## Records to process
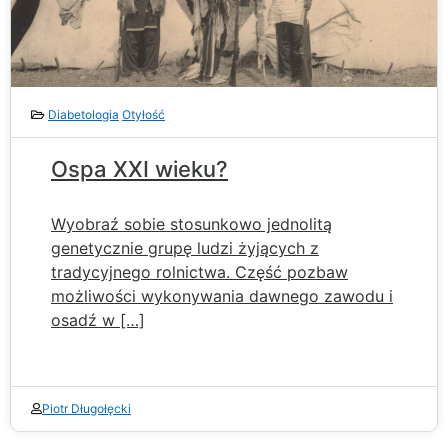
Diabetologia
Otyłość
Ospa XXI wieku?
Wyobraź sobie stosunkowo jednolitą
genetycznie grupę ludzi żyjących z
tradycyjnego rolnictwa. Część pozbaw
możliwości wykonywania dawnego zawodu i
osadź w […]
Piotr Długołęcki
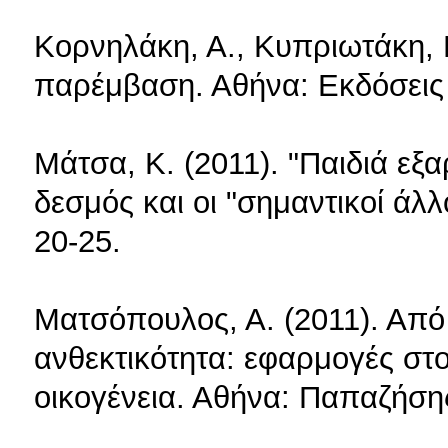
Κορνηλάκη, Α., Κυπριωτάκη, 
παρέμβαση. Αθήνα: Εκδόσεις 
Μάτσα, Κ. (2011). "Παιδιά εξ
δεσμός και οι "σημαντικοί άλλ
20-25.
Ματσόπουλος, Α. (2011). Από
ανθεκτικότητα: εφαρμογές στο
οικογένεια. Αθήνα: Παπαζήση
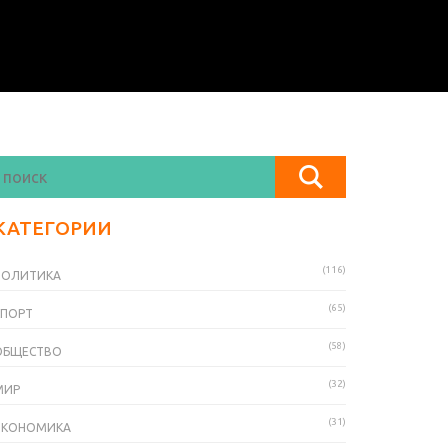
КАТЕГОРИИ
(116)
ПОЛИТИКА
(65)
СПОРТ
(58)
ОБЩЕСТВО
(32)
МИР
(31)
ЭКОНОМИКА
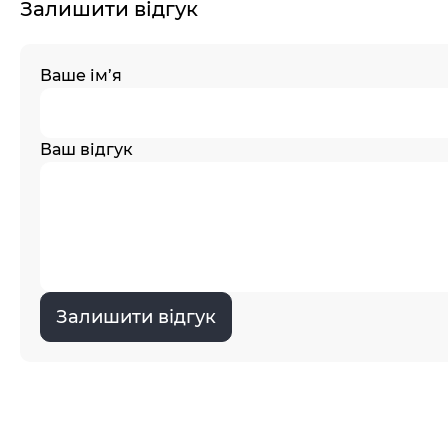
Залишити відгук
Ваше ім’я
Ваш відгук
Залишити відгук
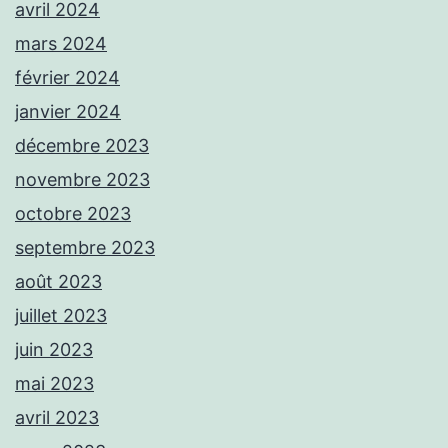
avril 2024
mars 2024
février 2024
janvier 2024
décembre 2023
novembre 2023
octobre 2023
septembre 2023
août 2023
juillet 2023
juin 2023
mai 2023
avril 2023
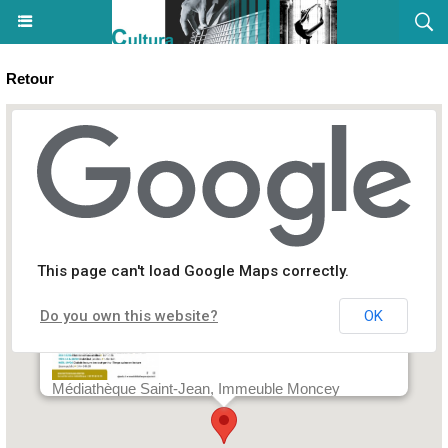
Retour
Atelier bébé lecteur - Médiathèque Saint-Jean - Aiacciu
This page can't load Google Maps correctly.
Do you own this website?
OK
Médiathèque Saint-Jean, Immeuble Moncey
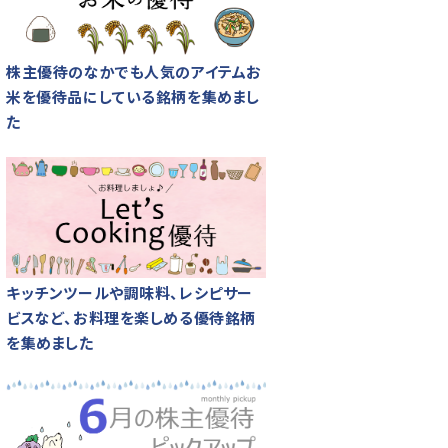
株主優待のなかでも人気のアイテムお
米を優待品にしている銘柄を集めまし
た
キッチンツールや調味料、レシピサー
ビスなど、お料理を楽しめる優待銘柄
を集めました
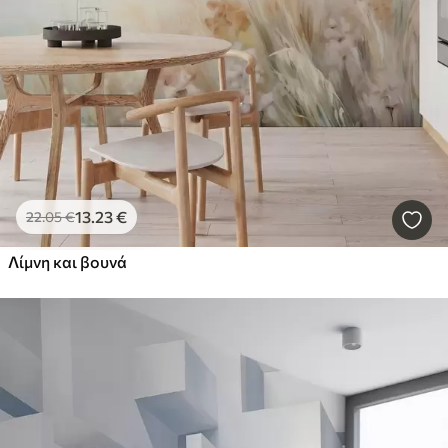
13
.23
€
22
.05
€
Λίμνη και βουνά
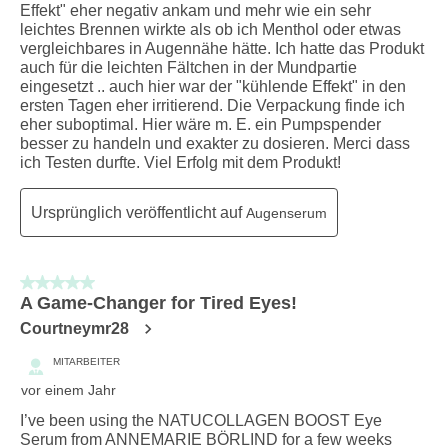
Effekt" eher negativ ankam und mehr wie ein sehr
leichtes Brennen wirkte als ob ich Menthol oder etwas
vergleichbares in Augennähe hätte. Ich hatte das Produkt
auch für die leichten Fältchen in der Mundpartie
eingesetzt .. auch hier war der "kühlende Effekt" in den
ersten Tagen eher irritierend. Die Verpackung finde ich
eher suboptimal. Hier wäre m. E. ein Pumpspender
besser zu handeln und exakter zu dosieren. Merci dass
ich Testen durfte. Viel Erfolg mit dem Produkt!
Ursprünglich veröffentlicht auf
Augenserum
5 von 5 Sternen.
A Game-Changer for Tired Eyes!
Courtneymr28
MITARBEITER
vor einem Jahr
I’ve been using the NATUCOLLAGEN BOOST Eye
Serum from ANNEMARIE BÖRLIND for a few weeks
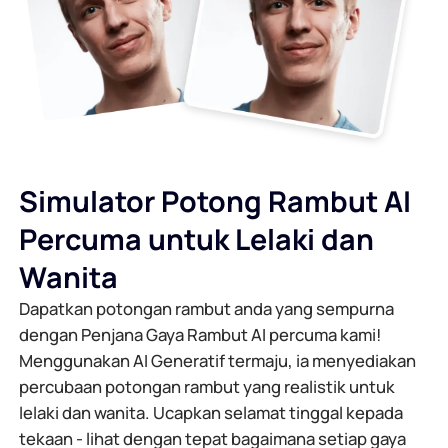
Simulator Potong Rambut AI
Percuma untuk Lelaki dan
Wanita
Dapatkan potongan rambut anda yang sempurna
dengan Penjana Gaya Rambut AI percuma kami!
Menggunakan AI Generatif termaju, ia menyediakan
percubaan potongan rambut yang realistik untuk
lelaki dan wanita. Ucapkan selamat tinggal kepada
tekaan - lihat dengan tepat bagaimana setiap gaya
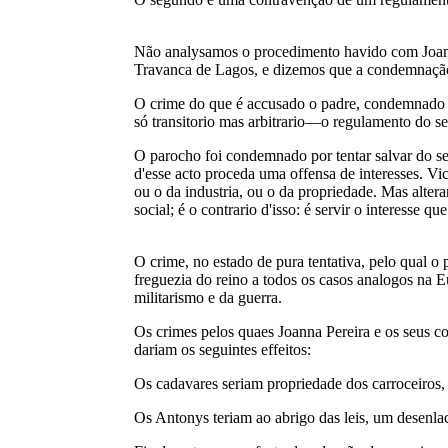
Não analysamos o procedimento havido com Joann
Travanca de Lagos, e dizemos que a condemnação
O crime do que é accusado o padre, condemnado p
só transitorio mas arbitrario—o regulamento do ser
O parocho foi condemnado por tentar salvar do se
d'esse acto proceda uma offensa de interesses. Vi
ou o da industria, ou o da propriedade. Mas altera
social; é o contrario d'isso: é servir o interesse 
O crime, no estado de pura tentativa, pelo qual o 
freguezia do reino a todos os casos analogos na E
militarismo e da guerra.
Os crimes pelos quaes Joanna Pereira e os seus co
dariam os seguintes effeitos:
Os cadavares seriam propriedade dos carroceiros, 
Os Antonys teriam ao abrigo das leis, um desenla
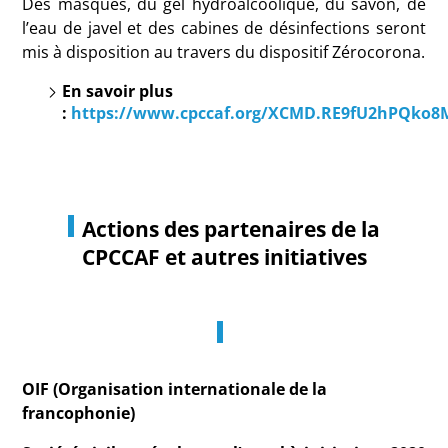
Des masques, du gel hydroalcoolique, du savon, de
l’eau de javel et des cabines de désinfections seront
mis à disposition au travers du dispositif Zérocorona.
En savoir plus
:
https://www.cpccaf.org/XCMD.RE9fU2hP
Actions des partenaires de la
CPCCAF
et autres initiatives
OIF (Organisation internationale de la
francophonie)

## Exercise
Looking at the data above, count the lines that contain the string "Saint" and give only the count.

## Solution to this problem
2